I felt pretty good and would have done more if my damn
uterus hadn't started cramping up again. Me and that
particular organ aren't getting along well right now.
Instead of our usual Starbucks time, Gen and I had some
Red Robin time. She was in need of a burger and I was in
need of any reason at all to fall off the wagon, even
though I've only been on it for one day. I'm still so
emotional, controlling my eating is next to impossible for
me. I'm an emotional eater and I don't know how to
disconnect food and my feelings. Maybe a good therapist
will be able to help me with that. Anyhow, we had a really
cute waiter, which made me feel a little like a woman
again. A bad, bad, very bad woman for lusting after a man,
but what the hell. I'm human, right?
Just to do something nice for myself (instead of beating
myself up for a change), I got my nails done. I can do
that now that I'm not pregnant. I can also smoke. Wow, the
freedom. Yet, somehow it's empty.
My appointment went okay. I still have a good amount of
tissue in my uterus, but they think it will work itself
out in time. They gave me some pills that are supposed to
make my uterus mildly contract (mildly my ass, I'm sure
it's going to be a walk in the park). Apparently this
isn't going to go away that easily. On the upside, I got
to talk with a grief counselor. That was helpful (no, I'm
not being sarcastic, it actually was). I was angry when I
got there. At what, I don't know, but I was upset and
after about 45 minutes with her I was feeling better.

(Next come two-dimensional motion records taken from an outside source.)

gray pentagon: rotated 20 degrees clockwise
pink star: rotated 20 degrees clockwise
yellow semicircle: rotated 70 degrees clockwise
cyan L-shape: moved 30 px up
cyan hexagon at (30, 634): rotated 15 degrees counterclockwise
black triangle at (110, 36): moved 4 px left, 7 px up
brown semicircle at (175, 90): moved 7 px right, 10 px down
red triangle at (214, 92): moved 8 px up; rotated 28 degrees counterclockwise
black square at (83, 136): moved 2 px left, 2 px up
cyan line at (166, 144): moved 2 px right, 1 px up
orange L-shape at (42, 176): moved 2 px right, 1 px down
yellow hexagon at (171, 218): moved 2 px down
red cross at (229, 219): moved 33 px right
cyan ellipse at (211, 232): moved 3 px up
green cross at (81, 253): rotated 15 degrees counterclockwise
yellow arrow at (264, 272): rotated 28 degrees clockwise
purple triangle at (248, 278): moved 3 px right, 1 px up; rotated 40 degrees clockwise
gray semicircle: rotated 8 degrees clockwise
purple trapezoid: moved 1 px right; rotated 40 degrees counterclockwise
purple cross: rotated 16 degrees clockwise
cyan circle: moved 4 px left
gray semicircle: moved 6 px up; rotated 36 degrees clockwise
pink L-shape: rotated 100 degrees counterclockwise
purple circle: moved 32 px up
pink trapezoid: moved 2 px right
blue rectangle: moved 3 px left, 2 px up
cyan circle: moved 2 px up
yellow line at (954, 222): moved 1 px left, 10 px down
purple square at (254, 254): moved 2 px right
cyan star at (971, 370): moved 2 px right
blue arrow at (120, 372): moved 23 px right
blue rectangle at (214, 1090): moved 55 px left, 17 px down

After an hour and a half, I was actually smiling and
laughing. I came out feeling much better than I went in
feeling, which was refreshing. It gets tiring being
depressed all the time. Every once in awhile the clouds
part and the sun shines. I relish those rare moments. I
wish I had more of them.
I had a little time to kill before I had to pick the girls
up from daycare, so I strolled around the Dollar Store for
awhile. The one thing I love about the dollar store is
that no matter how much you buy or go crazy, everything is
only a dollar! I bought the girls some candy and myself
some green tea incense, which actually smelled nice. I'll
burn some after the girls go to bed.